Details of a secret North Korean cyber hit list are spreading in Washington, with a widening slate of high-level current and former U.S. intelligence officials, media executives and national security scholars finding themselves in the hackers’ crosshairs.
The Biden administration is scrambling to respond.
The FBI, the National Security Agency and the State Department are preparing a new cyber strategy to specifically counter what officials describe as a sophisticated North Korean “spear phishing” threat. The administration remains tight-lipped about the effort, although sources familiar with it say the strategy will be made public in the coming days.
In interviews with more than a dozen current and former national security officials, The Washington Times learned that a core aspect of the threat involves hackers tied to North Korean intelligence using bogus email accounts to impersonate U.S. officials.
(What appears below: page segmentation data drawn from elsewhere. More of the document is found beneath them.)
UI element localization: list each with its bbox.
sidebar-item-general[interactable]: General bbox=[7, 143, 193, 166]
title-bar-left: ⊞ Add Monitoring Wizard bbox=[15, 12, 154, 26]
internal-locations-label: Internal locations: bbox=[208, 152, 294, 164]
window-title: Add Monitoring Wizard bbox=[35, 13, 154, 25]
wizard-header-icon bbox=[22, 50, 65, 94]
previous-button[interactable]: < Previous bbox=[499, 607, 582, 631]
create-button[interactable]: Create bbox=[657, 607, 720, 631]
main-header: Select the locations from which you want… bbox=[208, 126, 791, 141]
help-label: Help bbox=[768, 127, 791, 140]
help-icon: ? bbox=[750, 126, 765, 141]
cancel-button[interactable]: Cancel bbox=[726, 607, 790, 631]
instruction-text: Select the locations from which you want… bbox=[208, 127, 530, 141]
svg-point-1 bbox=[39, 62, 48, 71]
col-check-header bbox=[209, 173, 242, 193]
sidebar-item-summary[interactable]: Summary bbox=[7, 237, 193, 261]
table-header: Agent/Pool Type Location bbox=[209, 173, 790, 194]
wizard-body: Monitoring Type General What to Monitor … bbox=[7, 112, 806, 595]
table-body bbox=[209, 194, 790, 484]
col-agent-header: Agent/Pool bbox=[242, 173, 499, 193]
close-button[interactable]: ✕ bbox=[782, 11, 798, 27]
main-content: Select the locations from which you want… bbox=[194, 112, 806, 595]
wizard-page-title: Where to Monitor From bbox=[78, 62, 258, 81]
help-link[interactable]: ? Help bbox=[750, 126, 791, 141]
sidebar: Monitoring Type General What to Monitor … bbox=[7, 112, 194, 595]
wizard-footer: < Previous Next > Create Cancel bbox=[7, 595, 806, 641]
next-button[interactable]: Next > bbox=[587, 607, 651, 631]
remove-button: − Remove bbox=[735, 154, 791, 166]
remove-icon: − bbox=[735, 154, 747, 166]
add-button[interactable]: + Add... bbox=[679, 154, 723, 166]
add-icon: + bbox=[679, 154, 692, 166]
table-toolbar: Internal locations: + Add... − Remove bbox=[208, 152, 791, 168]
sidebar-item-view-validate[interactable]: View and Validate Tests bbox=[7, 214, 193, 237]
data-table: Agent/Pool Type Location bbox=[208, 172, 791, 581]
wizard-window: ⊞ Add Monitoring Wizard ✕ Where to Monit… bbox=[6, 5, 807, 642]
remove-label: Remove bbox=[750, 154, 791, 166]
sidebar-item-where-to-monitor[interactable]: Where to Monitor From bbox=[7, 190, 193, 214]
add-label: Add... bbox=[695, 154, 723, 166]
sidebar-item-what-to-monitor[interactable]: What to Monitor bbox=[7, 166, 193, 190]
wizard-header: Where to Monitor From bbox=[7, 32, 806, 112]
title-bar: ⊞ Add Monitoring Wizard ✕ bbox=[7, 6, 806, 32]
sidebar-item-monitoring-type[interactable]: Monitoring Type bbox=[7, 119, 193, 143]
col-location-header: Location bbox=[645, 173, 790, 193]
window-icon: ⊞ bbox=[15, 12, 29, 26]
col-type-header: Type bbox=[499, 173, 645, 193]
While the fake accounts are initially used to spur conversations with high-level policy experts, sources told The Times that the hackers are likely engaged in a more sinister campaign to burrow deep inside the computer networks of companies and institutions intimately engaged in national security.
The cybersecurity firm Mandiant has been involved in identifying the nature of the threat, as has the firm’s parent company, Google.
SEE ALSO: GOP hopefuls hit Trump for congratulating Kim Jong-un over WHO seat
Sources at Mandiant who are familiar with the cyber campaign say it is being carried out by the North Korean hacking group APT43, an apparatus of North Korean intelligence.
Others interviewed by The Times said the attackers are after officials with sensitive knowledge of security policymaking and nuclear proliferation.
Joseph DeTrani, a former CIA official and longtime diplomat who represented the U.S. in talks with the North Koreans, said he learned in recent months that the hackers had targeted and impersonated him — using a fabricated email address very similar to his to send queries to a range of people in his contact lists.
“Most likely this is not only about trying to trick U.S. analysts and experts into revealing their thinking and assessments on North Korea,” Mr. DeTrani said. “The cyber operation is also about trying to penetrate clandestinely into sensitive computer systems.”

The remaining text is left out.